**Task to complete**
Upon reaching the line containing "Locate an element on the screen. The width", output that line and all remaining lines exactly, through the end of the entries, and output nothing before it.

Stored data:
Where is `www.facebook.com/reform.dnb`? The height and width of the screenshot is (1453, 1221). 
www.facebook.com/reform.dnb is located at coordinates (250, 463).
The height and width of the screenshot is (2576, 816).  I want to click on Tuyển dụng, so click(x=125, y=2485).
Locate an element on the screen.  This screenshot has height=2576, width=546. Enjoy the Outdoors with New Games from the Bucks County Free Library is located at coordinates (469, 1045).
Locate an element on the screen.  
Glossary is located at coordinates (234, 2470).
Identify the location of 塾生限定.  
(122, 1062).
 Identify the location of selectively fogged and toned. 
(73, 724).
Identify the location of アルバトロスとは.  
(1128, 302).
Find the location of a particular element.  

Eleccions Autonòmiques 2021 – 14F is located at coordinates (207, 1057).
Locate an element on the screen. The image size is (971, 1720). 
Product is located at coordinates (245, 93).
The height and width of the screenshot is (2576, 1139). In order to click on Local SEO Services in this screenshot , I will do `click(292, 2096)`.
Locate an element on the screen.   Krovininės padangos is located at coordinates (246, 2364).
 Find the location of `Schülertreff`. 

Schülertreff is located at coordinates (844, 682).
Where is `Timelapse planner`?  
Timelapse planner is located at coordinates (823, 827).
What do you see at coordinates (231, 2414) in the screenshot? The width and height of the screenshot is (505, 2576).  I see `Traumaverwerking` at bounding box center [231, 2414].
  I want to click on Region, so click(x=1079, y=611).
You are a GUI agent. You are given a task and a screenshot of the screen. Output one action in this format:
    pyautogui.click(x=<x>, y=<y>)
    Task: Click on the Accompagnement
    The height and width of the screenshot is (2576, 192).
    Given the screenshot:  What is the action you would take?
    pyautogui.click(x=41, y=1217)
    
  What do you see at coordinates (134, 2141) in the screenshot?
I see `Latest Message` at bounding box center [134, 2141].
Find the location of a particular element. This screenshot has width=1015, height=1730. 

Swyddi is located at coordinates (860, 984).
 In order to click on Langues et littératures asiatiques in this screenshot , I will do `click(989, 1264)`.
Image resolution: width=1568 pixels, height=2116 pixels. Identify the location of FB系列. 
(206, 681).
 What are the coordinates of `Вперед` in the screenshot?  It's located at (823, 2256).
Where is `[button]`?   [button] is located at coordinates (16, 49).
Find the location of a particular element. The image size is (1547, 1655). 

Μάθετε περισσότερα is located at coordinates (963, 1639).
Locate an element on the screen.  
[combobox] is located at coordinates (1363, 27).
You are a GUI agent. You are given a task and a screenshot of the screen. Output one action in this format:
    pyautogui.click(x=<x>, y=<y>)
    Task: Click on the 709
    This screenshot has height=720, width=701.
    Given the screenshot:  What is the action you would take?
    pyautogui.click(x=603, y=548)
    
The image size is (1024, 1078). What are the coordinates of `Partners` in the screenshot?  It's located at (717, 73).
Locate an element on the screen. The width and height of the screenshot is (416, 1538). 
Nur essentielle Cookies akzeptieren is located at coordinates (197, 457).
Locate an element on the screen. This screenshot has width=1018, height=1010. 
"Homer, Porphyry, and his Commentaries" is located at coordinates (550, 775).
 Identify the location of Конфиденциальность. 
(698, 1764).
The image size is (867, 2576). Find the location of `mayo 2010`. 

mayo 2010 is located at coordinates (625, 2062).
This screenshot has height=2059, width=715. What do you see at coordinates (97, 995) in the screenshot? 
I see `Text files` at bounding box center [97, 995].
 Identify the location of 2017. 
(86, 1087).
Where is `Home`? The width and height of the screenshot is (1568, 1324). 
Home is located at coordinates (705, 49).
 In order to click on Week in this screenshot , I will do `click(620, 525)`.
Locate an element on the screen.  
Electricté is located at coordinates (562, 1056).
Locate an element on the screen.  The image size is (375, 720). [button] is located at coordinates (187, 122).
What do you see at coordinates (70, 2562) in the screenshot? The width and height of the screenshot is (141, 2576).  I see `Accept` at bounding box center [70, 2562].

**Solution**
Locate an element on the screen. The width and height of the screenshot is (416, 1538). 
Nur essentielle Cookies akzeptieren is located at coordinates (197, 457).
Locate an element on the screen. This screenshot has width=1018, height=1010. 
"Homer, Porphyry, and his Commentaries" is located at coordinates (550, 775).
 Identify the location of Конфиденциальность. 
(698, 1764).
The image size is (867, 2576). Find the location of `mayo 2010`. 

mayo 2010 is located at coordinates (625, 2062).
This screenshot has height=2059, width=715. What do you see at coordinates (97, 995) in the screenshot? 
I see `Text files` at bounding box center [97, 995].
 Identify the location of 2017. 
(86, 1087).
Where is `Home`? The width and height of the screenshot is (1568, 1324). 
Home is located at coordinates (705, 49).
 In order to click on Week in this screenshot , I will do `click(620, 525)`.
Locate an element on the screen.  
Electricté is located at coordinates (562, 1056).
Locate an element on the screen.  The image size is (375, 720). [button] is located at coordinates (187, 122).
What do you see at coordinates (70, 2562) in the screenshot? The width and height of the screenshot is (141, 2576).  I see `Accept` at bounding box center [70, 2562].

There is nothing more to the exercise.